A finales de los ochenta, casi una década después de su mayor éxito y en pleno despegue de su carrera en Hollywood, Ben Cross se paseaba, quién sabe si a su pesar, con toda la propulsión que le aportaba la inminencia del estrellato. Incluido, en la Costa del Sol, donde sus pasos eran cazados al instante, casi acompasados a los movimientos de su personaje y de su gran carrera. Cross, el corredor y el artista, dejó huella.

Sobre todo, por su entusiasmo por la provincia, defendido sesudamente frente a decenas de rincones aventajados en la competencia: además de polifacético, el actor fue y es un trotamundos, capaz de aprender español y de chapurrear en búlgaro, de perfil inquieto.

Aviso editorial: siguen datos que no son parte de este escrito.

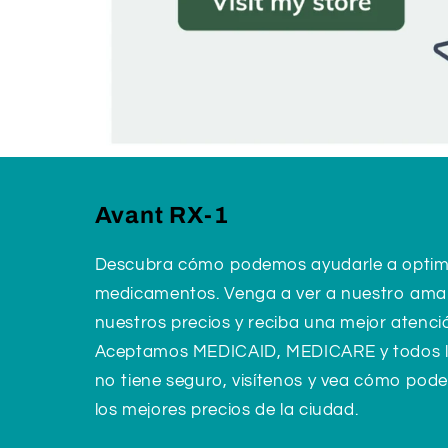
Avant RX-1
Descubra cómo podemos ayudarle a optimiz
medicamentos. Venga a ver a nuestro ama
nuestros precios y reciba una mejor atenci
Aceptamos MEDICAID, MEDICARE y todos los
no tiene seguro, visítenos y vea cómo pod
los mejores precios de la ciudad.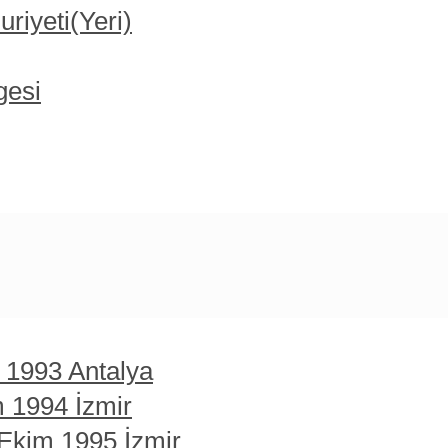
iyeti(Yeri)
gesi
t 1993 Antalya
m 1994 İzmir
 Ekim 1995 İzmir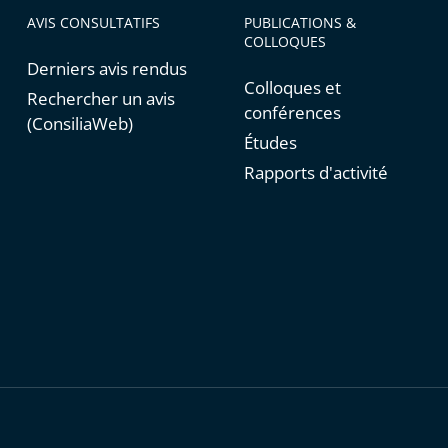
AVIS CONSULTATIFS
PUBLICATIONS &
COLLOQUES
Derniers avis rendus
Colloques et
Rechercher un avis
conférences
(ConsiliaWeb)
Études
Rapports d'activité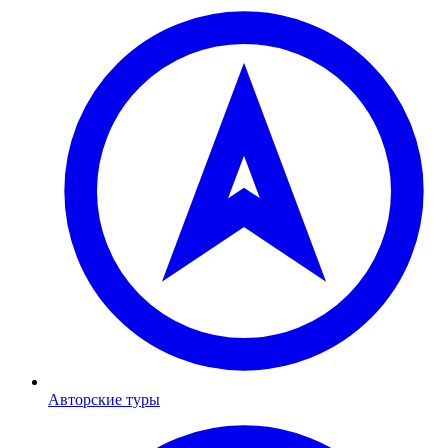
Авторские туры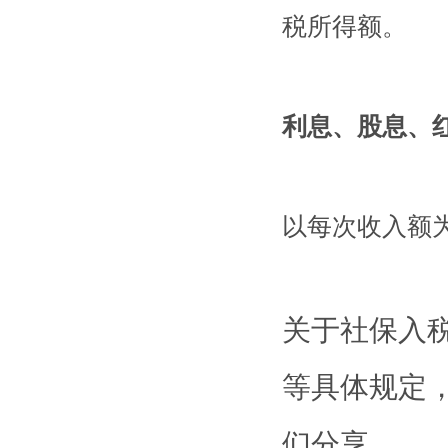
税所得额。
利息、股息、
以每次收入额
关于社保入
等具体规定
们分享。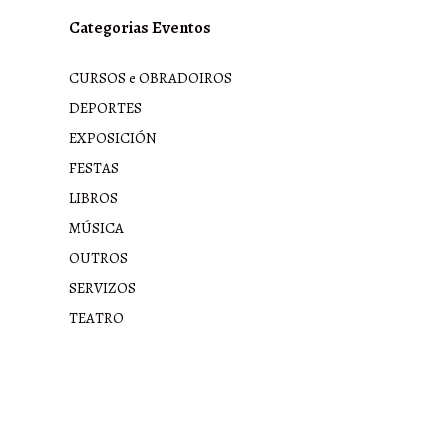
Categorias Eventos
CURSOS e OBRADOIROS
DEPORTES
EXPOSICIÓN
FESTAS
LIBROS
MÚSICA
OUTROS
SERVIZOS
TEATRO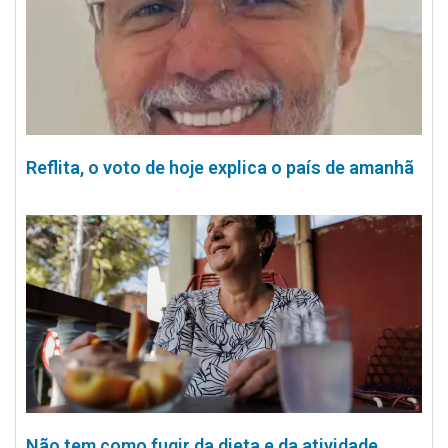
Reflita, o voto de hoje explica o país de amanhã
Não tem como fugir da dieta e da atividade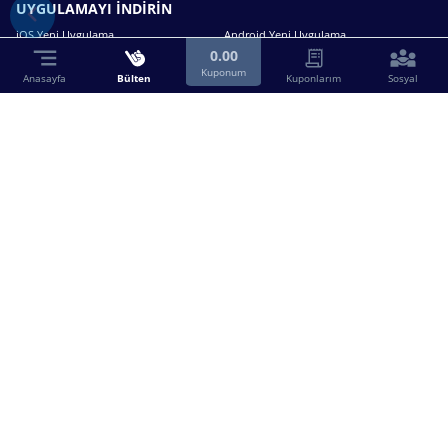
UYGULAMAYI İNDİRİN
iOS Yeni Uygulama
Android Yeni Uygulama
0.00
Kuponum
Anasayfa
Bülten
Kuponlarım
Sosyal
Bizimle iletişime geçin.
0216 630 63 83
destek@birebin.com
Spor Toto'nun yasal bayisi olan birebin.com’a
18 yaşından büyükler üye olabilir.
BİREBİN ŞANS OYUNLARI A.Ş.
Copyright © 2025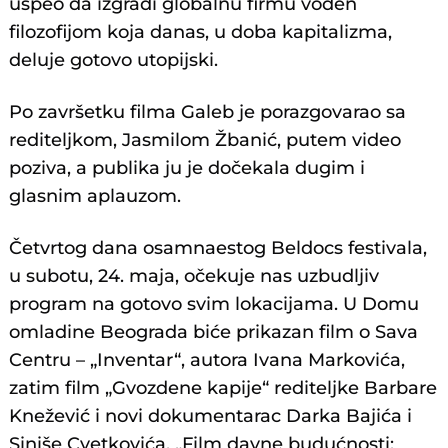
uspeo da izgradi globalnu firmu vođen
filozofijom koja danas, u doba kapitalizma,
deluje gotovo utopijski.
Po završetku filma Galeb je porazgovarao sa
rediteljkom, Jasmilom Žbanić, putem video
poziva, a publika ju je dočekala dugim i
glasnim aplauzom.
Četvrtog dana osamnaestog Beldocs festivala,
u subotu, 24. maja, očekuje nas uzbudljiv
program na gotovo svim lokacijama. U Domu
omladine Beograda biće prikazan film o Sava
Centru – „Inventar“, autora Ivana Markovića,
zatim film „Gvozdene kapije“ rediteljke Barbare
Knežević i novi dokumentarac Darka Bajića i
Siniše Cvetkovića, „Film davne budućnosti: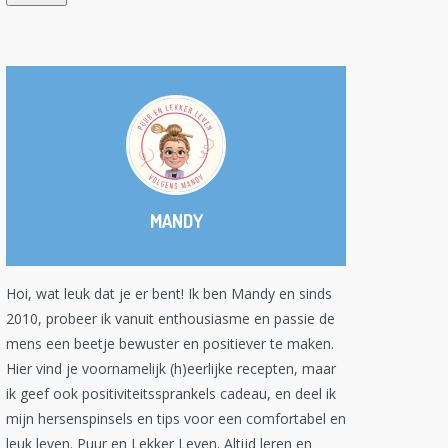
MANDY
Hoi, wat leuk dat je er bent! Ik ben Mandy en sinds
2010, probeer ik vanuit enthousiasme en passie de
mens een beetje bewuster en positiever te maken.
Hier vind je voornamelijk (h)eerlijke recepten, maar
ik geef ook positiviteitssprankels cadeau, en deel ik
mijn hersenspinsels en tips voor een comfortabel en
leuk leven. Puur en Lekker Leven. Altijd leren en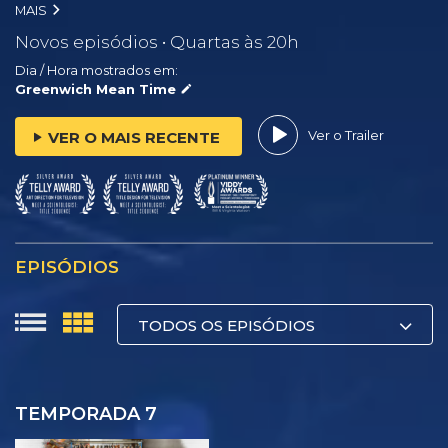
MAIS
Novos episódios • Quartas às 20h
Dia / Hora mostrados em:
Greenwich Mean Time
Ver o Trailer
VER O MAIS RECENTE
EPISÓDIOS
TODOS OS EPISÓDIOS
TEMPORADA 7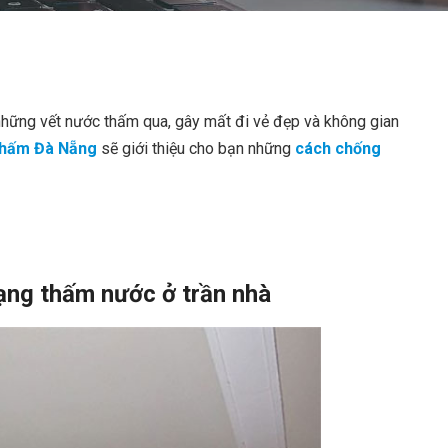
những vết nước thấm qua, gây mất đi vẻ đẹp và không gian
hấm Đà Nẵng
sẽ giới thiệu cho bạn những
cách chống
rạng thấm nước ở trần nhà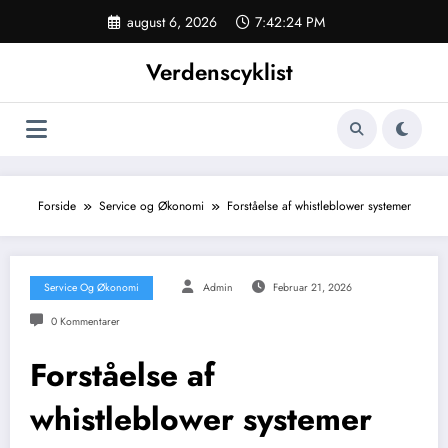
Videre
august 6, 2026
7:42:25 PM
til
indhold
Verdenscyklist
Forside
Service og Økonomi
Forståelse af whistleblower systemer
Service Og Økonomi
Admin
Februar 21, 2026
0 Kommentarer
Forståelse af
whistleblower systemer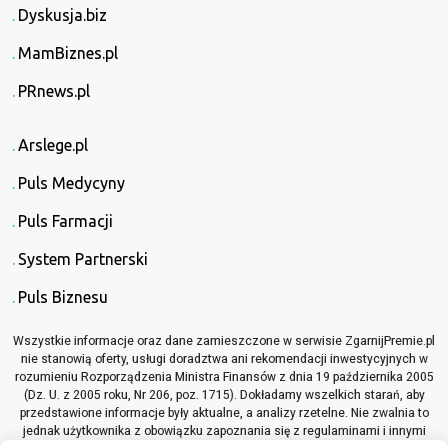
Dyskusja.biz
MamBiznes.pl
PRnews.pl
Arslege.pl
Puls Medycyny
Puls Farmacji
System Partnerski
Puls Biznesu
Wszystkie informacje oraz dane zamieszczone w serwisie ZgarnijPremie.pl
nie stanowią oferty, usługi doradztwa ani rekomendacji inwestycyjnych w
rozumieniu Rozporządzenia Ministra Finansów z dnia 19 października 2005
(Dz. U. z 2005 roku, Nr 206, poz. 1715). Dokładamy wszelkich starań, aby
przedstawione informacje były aktualne, a analizy rzetelne. Nie zwalnia to
jednak użytkownika z obowiązku zapoznania się z regulaminami i innymi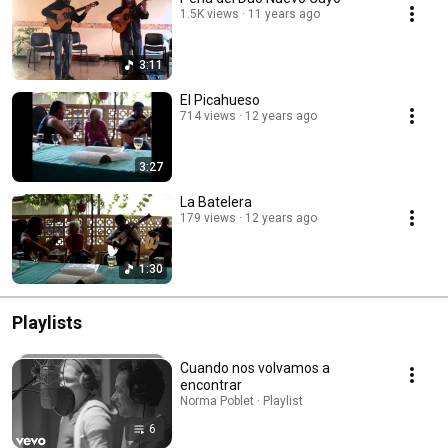
1.5K views
11 years ago
3:11
El Picahueso
714 views
12 years ago
3:27
La Batelera
179 views
12 years ago
1:30
Playlists
Cuando nos volvamos a
encontrar
Norma Poblet · Playlist
6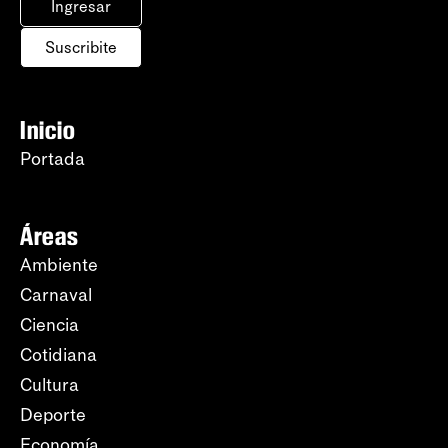
Ingresar
Suscribite
Inicio
Portada
Áreas
Ambiente
Carnaval
Ciencia
Cotidiana
Cultura
Deporte
Economía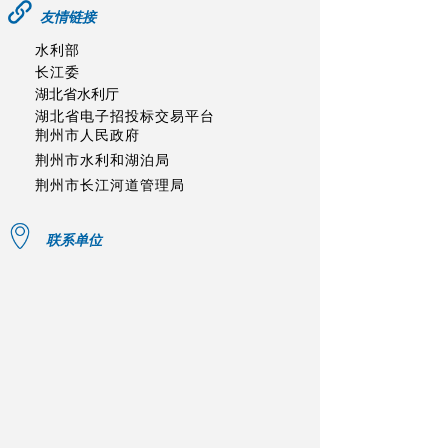
友情链接
水利部
长江委
湖北省水利厅
湖北省电子招投标交易平台
荆州市人民政府
荆州市水利和湖泊局
荆州市长江河道管理局
联系单位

La pasión por la Costa del Sol y su deseo de adquirir una casa le vino por los viajes que empezó a emprender en los albores de su carrera; aquí venía una y otra vez acompañado de su familia, que se sentía ligada al territorio por partida doble: su hermano y su suegra tenían casa en Marbella. Al contrario que los vividores de los sesenta y setenta, y sin ánimo de establecer ningún catecismo en las costumbres, el hombre que fue Harold Abrahams pasaba en la provincia temporadas de descanso sin excesiva pomposidad ni fiestas atronadoras; lo suyo era rodearse de esposa e hijos, ganar sol y energía para regresar a Estados Unidos y proseguir con una carrera tan seria y profesional como repleta de vericuetos. De origen humilde y esforzado, Ben Cross también tuvo que correr mucho para llegar a sus metas personales y poder dedicarse al arte en sus distintas vertientes: si antes de poder dedicarse al espectáculo ejerció de limpiador y carpintero, más tarde sería músico y escritor. Todo un atleta en su remanso celeste.

Elegante y superviviente

Con decenas de papeles y producciones a sus espaldas, Ben Cross ha peleado toda su vida por desprenderse de la etiqueta de su interpretación de mayor éxito, la del atleta Harold Abrahams en Carros de fuego. De talento multidisciplinar y profesionalidad intachable, el artista, no obstante, siempre ha estado orgulloso de su participación protagónica en el elenco; especialmente, tras el elogio de la comunidad judía, que vio en su manera de hacer del corredor un paradigma de sus correligionarios de la época en Gran Bretaña. En la imagen, un fotograma de la película.